The injuries from the shooting were not life-threatening for the two other girls. But the attack put Malala in intensive care.
On Wednesday, police took the van driver and the school guard into custody for questioning. They also said they'd identified the culprits.
Meanwhile, the Taliban claimed responsibility for the attack and vowed to kill her if she survives. The group defended its attack against the girl on religious grounds.
Anyone who "campaigns against Islam and Shariah (Muslim law) is ordered to be killed by Shariah," the group said in a statement Thursday.
The group cites precedents for taking such action against children and women.
"It's a clear command of Shariah that any female that by any means plays a role in war against mujahedeen, should be killed," the Taliban said.
Malala "was playing a vital role in bucking up" the Pakistani government and was "inviting Muslims to hate mujahedeen."
"If anyone thinks that Malala is targeted because of education, that's absolutely wrong, and a propaganda of media, Malala is targeted because of her pioneer role in preaching secularism and so-called enlightened moderation," the group said.
Pakistan's picturesque Swat Valley was once one of the nation's biggest tourist destinations.
The valley, near the Afghanistan border and 186 miles (300 kilometers) from the capital city of Islamabad, boasted the country's only ski resort. It was a draw for trout-fishing enthusiasts and visitors to the ancient Buddhist ruins in the area. But that was before militants -- their faces covered with dark turbans -- unleashed a wave of violence.
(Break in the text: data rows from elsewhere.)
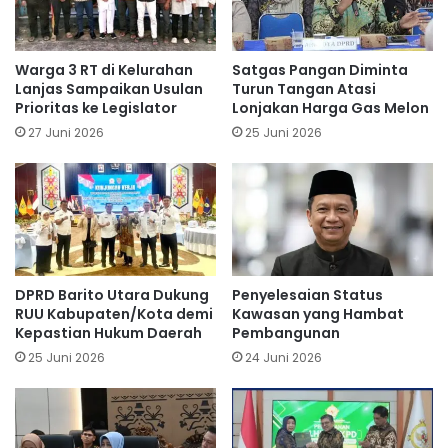
Warga 3 RT di Kelurahan
Satgas Pangan Diminta
Lanjas Sampaikan Usulan
Turun Tangan Atasi
Prioritas ke Legislator
Lonjakan Harga Gas Melon
27 Juni 2026
25 Juni 2026
DPRD Barito Utara Dukung
Penyelesaian Status
RUU Kabupaten/Kota demi
Kawasan yang Hambat
Kepastian Hukum Daerah
Pembangunan
25 Juni 2026
24 Juni 2026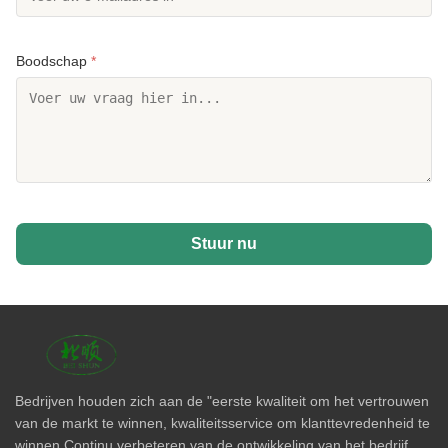
Boodschap
*
Stuur nu
Bedrijven houden zich aan de "eerste kwaliteit om het vertrouwen
van de markt te winnen, kwaliteitsservice om klanttevredenheid te
winnen,Continu verbeteren van de ontwikkeling van het bedrijf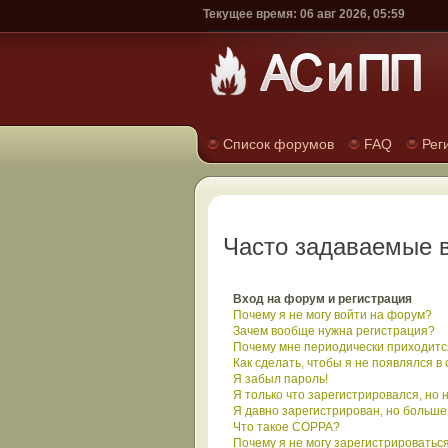
Текущее время: 06 авг 2026, 05:59
Список форумов
FAQ
Рег
Часто задаваемые 
Вход на форум и регистрация
Почему я не могу войти на форум?
Зачем вообще нужна регистрация?
Почему мне периодически приходится
Как сделать, чтобы я не появлялся в
Я забыл пароль!
Я только что зарегистрировался, но н
Я давно зарегистрирован, но больше 
Что такое COPPA?
Почему я не могу зарегистрироватьс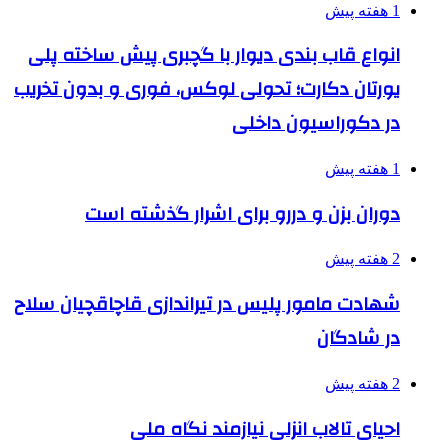
1 هفته پیش
انواع قاب بندی دیوار با گچبری پیش ساخته پلی
یورتان دکارت؛ تحولی لوکس، فوری و بدون تخریب
در دکوراسیون داخلی
1 هفته پیش
دوران بزن و دررو برای اشرار گذشته است
2 هفته پیش
شهادت مامور پلیس در تیراندازی قاچاقچیان سلاح
در شادگان
2 هفته پیش
احیای تالاب انزلی نیازمند نگاه ملی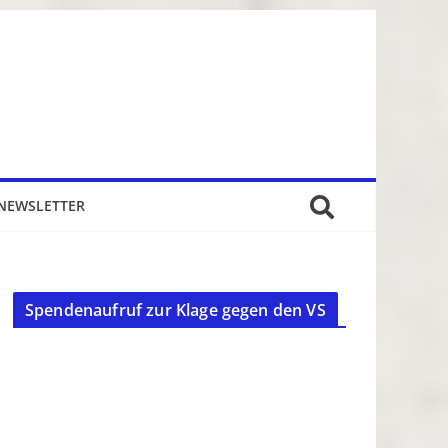
NEWSLETTER
Spendenaufruf zur Klage gegen den VS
They demanded veils for women, beards for men and a ban on music and television. They allowed boys' schools to operate but closed those for girls.
It was in this climate that Malala reached out to the outside world through her blog posts.
She took a stand by writing about her daily battle with extremist militants who used fear and intimidation to force girls to stay at home.
Malala's online writing led to her being awarded Pakistan's first National Peace Prize in November.
The Taliban controlled Malala's valley for years until 2009, when the military cleared it in an operation that also evacuated thousands of families.
But pockets remain, and violence is never far behind.
"I have the right of education," Malala said in a CNN interview last year. "I have the right to play. I have the right to sing. I have the right to talk. I have the right to go to market. I have the right to speak up."
Malala also encouraged other young people to take a stand against the Taliban -- and to not hide in their bedrooms. "God will ask you on the day of judgment where were you when your people were asking you, when your school fellows were asking you, and when your school was asking you that I am being blown up?"
Mian Iftikhar Hussein, the Khyber-Pakhtunkhwa information minister, said he was declaring a bounty of $100,000 for the capture of the culprits in the attempt
on Malala's life.
The attack was criticized by governments around the globe.
"Directing violence at children is barbaric, it's cowardly and our hearts go out to her and the others who were wounded as well as their families," Jay Carney, the White House spokesman, said Wednesday.
The U.S. government has offered to "provide air ambulance and medical treatment at a facility suitable for her condition if it becomes necessary," he said.
U.N. Secretary-General Ban Ki-moon called the act "heinous and cowardly" on Wednesday and said the attackers must be brought to justice.
"The secretary-general, like many around the world, has been deeply moved by Malala Yousufzai's courageous efforts to promote the fundamental right to education -- enshrined in the Universal Declaration of Human Rights," a representative for Ban said.